Reflections on a dew drop

It was a reasonably warm winter afternoon in Minneapolis (by its standards) when I left my apartment for the airport to embark on the long journey to India. I stood by the stairs for a moment and reflected upon how the last one and half years had flown by and how I had begun to think of this place on the other side of the world from where I grew up, as a new home. It was also that strange feeling of going from one home to another that took me back in time five years ago. It had been again on a winter afternoon in Kharagpur, albeit without the snow and not nearly as cold, where whilst travelling to the station on my way home to Kolkata I had for the first time experienced that feeling; when I first looked back and thought “I will miss this place”, even though I was only going home. I realize now, that feeling is the making of a new ‘home’, the consummation of a new relationship.

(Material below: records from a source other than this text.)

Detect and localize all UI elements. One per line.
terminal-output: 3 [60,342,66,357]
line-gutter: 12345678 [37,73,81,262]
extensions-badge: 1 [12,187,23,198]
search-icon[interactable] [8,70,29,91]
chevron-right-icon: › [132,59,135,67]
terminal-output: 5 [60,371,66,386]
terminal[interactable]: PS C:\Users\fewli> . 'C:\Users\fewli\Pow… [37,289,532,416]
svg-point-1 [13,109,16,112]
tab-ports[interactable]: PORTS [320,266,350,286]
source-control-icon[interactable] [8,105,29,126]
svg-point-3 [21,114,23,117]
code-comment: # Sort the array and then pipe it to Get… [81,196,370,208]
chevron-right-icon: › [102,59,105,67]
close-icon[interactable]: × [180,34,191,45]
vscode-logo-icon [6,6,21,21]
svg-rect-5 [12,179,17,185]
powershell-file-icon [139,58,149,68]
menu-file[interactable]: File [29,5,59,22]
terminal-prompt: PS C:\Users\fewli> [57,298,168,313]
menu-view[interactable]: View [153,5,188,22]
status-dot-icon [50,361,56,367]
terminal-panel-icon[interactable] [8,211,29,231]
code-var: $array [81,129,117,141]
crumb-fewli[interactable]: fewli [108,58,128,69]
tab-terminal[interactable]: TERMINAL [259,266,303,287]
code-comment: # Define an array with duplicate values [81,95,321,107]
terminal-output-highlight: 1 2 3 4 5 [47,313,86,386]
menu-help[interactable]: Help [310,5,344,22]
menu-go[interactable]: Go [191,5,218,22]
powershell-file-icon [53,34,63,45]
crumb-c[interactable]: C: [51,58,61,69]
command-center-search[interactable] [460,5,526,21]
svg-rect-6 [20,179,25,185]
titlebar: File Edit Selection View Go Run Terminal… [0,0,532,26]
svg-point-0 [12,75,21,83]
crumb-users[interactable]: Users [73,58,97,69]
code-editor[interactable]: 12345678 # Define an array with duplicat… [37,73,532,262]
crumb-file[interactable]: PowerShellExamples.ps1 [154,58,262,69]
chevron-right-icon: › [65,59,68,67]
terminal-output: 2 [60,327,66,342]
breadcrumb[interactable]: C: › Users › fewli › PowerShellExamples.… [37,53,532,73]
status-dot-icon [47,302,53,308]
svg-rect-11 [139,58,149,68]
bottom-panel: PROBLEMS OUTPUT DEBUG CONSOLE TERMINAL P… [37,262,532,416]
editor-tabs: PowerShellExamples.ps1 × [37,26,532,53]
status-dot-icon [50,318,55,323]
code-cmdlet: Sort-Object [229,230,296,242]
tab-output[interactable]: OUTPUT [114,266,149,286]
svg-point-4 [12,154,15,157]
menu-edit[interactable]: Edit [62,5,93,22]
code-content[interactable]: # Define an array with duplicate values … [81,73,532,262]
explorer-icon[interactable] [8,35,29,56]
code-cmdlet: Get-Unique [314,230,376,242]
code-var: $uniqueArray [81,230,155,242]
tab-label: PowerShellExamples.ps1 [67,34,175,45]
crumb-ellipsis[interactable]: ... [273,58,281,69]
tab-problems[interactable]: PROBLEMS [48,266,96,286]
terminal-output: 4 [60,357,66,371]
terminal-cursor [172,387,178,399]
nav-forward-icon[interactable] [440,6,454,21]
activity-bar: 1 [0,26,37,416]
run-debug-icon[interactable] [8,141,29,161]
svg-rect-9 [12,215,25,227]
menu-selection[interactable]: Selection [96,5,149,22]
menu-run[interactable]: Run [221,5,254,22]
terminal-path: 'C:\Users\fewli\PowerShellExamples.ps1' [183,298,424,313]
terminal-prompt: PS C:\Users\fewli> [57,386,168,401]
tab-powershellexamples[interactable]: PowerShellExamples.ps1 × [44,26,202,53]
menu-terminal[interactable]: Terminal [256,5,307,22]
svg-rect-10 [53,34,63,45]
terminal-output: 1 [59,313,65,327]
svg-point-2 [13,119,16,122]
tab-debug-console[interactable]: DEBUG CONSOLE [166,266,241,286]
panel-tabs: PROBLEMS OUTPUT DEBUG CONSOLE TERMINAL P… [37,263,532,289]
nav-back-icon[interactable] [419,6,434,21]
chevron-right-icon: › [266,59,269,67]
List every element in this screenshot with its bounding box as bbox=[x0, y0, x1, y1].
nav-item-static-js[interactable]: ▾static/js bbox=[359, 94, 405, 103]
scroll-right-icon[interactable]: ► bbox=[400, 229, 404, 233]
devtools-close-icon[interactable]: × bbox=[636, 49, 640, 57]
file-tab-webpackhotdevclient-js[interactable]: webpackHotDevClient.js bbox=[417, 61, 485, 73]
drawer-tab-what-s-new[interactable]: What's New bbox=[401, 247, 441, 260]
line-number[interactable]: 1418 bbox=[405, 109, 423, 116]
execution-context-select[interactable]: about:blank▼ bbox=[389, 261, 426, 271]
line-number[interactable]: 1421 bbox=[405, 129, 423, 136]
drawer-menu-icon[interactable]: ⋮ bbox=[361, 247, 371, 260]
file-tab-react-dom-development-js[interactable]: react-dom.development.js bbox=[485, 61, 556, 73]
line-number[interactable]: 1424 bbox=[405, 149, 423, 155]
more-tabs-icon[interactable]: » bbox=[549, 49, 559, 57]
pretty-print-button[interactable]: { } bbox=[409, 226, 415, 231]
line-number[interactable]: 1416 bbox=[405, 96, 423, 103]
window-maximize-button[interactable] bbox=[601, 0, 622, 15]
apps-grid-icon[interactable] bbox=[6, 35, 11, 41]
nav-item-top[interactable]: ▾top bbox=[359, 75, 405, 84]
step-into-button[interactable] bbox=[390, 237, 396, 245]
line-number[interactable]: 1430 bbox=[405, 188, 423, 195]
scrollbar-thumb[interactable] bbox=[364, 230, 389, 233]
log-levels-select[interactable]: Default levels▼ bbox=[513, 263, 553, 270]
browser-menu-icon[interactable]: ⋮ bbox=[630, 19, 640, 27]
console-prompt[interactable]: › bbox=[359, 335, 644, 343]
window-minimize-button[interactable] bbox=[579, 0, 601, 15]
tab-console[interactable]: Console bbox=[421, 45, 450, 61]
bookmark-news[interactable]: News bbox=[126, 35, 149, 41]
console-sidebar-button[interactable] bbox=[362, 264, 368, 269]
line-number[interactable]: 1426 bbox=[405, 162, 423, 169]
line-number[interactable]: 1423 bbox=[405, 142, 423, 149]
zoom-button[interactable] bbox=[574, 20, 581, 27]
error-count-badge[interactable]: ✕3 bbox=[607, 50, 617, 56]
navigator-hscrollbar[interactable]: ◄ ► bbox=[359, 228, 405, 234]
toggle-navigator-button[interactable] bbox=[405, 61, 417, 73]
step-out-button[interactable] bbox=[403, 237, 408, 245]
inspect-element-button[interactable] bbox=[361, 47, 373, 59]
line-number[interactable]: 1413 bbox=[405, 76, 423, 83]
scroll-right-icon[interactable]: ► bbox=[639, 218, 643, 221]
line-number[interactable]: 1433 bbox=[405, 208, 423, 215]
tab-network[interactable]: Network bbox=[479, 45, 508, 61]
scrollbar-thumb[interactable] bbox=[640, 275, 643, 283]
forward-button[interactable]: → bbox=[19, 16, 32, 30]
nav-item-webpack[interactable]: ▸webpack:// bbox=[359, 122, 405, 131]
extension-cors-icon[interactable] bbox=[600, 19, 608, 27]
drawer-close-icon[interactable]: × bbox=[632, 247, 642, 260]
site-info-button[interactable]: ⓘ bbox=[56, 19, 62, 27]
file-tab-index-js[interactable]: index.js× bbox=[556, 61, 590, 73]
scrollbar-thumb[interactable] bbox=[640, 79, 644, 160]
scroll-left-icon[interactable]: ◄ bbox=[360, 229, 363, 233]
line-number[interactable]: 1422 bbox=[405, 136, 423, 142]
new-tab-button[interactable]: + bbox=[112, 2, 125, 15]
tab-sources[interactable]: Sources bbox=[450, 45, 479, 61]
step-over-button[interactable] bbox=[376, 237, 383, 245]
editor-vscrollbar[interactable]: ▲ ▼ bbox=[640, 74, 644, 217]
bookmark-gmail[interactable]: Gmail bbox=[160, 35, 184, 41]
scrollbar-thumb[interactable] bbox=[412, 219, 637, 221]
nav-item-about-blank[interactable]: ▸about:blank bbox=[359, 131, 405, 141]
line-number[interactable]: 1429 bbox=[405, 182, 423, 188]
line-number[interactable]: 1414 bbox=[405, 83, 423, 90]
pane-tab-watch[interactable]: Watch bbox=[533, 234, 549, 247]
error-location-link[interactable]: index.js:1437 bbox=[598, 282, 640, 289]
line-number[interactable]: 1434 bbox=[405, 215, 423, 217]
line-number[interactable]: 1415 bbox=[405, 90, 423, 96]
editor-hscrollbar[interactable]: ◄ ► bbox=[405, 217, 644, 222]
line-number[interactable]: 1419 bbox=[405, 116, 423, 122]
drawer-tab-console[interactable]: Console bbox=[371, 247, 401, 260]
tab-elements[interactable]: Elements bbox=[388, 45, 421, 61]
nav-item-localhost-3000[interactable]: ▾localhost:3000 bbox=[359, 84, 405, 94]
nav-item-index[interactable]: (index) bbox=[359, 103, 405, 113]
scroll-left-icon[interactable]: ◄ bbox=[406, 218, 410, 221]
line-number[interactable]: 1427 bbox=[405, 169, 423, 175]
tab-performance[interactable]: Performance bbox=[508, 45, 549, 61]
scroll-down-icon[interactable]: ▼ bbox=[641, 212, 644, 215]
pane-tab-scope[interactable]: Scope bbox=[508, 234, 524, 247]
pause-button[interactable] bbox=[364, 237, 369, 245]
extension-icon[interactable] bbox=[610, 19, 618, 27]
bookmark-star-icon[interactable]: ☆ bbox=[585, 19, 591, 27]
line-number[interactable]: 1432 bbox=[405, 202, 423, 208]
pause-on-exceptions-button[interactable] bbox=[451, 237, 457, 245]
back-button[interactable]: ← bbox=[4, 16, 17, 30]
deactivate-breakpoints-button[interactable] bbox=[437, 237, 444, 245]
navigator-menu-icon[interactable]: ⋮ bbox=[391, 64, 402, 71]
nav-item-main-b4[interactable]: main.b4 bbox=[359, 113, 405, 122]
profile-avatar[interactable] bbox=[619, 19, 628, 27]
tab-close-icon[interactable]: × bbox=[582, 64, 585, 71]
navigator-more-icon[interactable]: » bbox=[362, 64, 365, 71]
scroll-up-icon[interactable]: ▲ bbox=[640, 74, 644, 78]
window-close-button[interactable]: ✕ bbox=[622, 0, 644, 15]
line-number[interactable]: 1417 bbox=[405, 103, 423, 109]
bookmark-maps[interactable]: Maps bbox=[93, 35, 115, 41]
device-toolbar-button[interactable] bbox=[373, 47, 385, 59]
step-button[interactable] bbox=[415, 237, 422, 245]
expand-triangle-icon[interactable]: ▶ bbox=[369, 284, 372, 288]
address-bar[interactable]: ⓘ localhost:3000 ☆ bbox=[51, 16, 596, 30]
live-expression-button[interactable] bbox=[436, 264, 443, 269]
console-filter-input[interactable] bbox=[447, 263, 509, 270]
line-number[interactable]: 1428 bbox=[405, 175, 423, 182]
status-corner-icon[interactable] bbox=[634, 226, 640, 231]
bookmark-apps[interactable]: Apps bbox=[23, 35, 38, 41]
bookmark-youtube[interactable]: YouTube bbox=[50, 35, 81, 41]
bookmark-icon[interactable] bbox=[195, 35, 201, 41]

Settling down in a new place and calling it your home comes with a lot of emotional upheaval. It’s like starting a new relationship, breaking and creating again something very personal. There is of course the inevitable initial stage of distress involving breaking of old bonds, ties and dismantling the ‘homely’ space that everyone creates for themselves. Everyone who has left home to live elsewhere can identify with the painful longing to go back to one’s familiar space in these early stages. Slowly, however, you start loosening some of the old ties so that new ones can be built. That is the birth of a new flower that blossoms till you have little bits of memories, experiences and a whole lot of inner feelings and emotions pervading its very fragrance in due course of time—the “little things that make a house a home”.


As I prepare now, three weeks later, to begin the return journey to the US, I am aware of that familiar feeling once more—the very same one I had also felt a few days ago when I visited Kharagpur after eighteen months. All these places have taken up spaces in my consciousness and bring forth different memories, emotions and aspects of my inner self which all add up to make me who I am. As much as I have lived in these places, they also live inside me. It is difficult to truly pin point what I miss about these places. Is it the frenzy of Kolkata, my childhood memories, or the food or my friends and family? Is it the freedom and freshness of Kharagpur, or of doing so many things the first time? Or is it my work, or the independence or the order and polish of my new life in Minneapolis? In reality, it is never discrete, but always a stream of expressions, which like a river carries the soil, mud and water from the past and builds up the banks of consciousness for a new phase of life. Today, as I watch the last rays of the sun disappear over the smog in my beloved hometown, I realize that I would be home again to watch the next sunset, albeit on the other side of the globe. That is a feeling I truly cherish. Looking at the twilight sky, I promise myself to keep the river of expressions flowing in me, take me along its course—maybe in search of new homes, or maybe to bring me back, as Tagore said, to admire that lonely dewdrop on the wayside field that I had been so ignorantly oblivious to all along.

Comments

  1. O wow... finally you are back! This one is indeed a very nice realization penned down in a quite befitting style. Life is the greatest teacher, and you are a smart student. Keep it up!